Does it make you feel despair to spend so much time thinking about despair?

Well, on the one hand, really Kierkegaard himself was interested in overcoming despair, and in diagnosing the problem and finding the way out. It’s not a hopeless exercise to read him. On the other hand, yeah, for having spent so much of my life on Twitter, I think, how much of my life has been sucked away into this vacuum, I could have been doing so many other things! But, it is fun, and it has turned into a book, so I feel like I’ve slightly redeemed all of those hours just casually wasting time and staring at my phone.

I want to talk about one of the tweets you include in your book that feels extremely real to me: “I love your Tumblr’s infinite scroll-down feature & the unfathomable, insatiable emptiness behind it.”

No, it’s creepy! And it’s interesting. Thank you for pointing out that tweet.

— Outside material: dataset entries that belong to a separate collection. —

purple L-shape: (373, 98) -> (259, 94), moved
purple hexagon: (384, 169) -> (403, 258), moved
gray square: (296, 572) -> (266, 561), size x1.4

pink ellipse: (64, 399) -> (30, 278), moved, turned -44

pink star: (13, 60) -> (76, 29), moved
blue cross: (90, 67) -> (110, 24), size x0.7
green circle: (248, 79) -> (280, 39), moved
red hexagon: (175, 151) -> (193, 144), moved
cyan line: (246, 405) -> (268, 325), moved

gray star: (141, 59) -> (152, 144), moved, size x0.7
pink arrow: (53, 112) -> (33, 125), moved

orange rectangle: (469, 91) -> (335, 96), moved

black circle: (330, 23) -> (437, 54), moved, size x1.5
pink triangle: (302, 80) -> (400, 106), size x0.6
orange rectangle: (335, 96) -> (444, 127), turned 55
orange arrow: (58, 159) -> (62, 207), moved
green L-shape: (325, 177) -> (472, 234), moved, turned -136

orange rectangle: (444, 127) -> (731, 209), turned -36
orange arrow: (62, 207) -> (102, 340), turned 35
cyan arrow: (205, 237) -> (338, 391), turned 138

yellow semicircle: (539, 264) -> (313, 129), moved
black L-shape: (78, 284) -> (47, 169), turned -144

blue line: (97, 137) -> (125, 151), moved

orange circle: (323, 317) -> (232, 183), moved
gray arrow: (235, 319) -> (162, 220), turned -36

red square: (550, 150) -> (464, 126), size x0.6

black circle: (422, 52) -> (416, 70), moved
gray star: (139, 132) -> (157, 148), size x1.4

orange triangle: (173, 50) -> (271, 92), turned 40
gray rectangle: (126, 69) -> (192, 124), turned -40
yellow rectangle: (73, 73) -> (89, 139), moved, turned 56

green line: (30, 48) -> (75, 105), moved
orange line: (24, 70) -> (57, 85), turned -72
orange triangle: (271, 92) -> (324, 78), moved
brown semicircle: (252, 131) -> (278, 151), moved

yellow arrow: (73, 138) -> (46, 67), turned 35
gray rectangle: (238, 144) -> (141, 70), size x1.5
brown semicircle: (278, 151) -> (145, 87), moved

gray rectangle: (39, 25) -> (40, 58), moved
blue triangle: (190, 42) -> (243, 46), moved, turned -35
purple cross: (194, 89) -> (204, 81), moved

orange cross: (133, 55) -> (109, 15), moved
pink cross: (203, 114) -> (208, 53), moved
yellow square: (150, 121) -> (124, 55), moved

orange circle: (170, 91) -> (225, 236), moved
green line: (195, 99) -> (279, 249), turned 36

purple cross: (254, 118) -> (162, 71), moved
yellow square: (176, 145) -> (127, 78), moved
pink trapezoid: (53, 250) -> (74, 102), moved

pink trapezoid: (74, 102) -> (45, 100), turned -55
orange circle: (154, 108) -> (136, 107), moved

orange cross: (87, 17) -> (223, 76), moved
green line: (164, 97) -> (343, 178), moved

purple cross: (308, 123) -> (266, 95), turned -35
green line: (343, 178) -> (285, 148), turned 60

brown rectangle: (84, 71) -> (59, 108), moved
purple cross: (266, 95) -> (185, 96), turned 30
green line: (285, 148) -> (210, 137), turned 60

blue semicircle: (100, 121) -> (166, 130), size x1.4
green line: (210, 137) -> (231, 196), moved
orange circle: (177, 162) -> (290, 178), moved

Because first of all, these apps are often designed to make you not be able to put them down, and that is totally insidious. And you’re scrolling through Instagram or Tumblr or Twitter, you feel, deep down inside, that there is something there that’s meaningful that you’re going to discover, that’s going to make it okay. There’s an answer and you don’t even know what the question is. And that’s a fundamentally human yearning, and they’re totally exploiting that, and it’s never going to give you the answer that you’re searching for.

I feel that so deeply when I am scrolling through Instagram discover. I don’t know why I do it because it really does not make me happier or satisfy any need I have to be entertained or informed or even to relax. But then I do it anyway.

I feel very much the same way! It may sound like biting the hand that feeds me, but I think we all have to become much more critical of the way we spend time on these apps, because they make me feel sick sometimes. Like I’ve been on a bad car ride or something, and I feel a little bit nauseous. I guess I’ll stay on Twitter. But I do try to use it more mindfully, and if I feel like I’m reading stuff that’s irritating or vacuous, I’ll just be like, just stop! You don’t have to look just because it’s there. And I’m definitely trying to spend much more time with printed books.

It’s like when you eat an entire bag of chips and you are too full to eat anything else but also you’re still hungry and you feel like garbage.

I feel like there’s something very similar! There’s not enough protein in social media.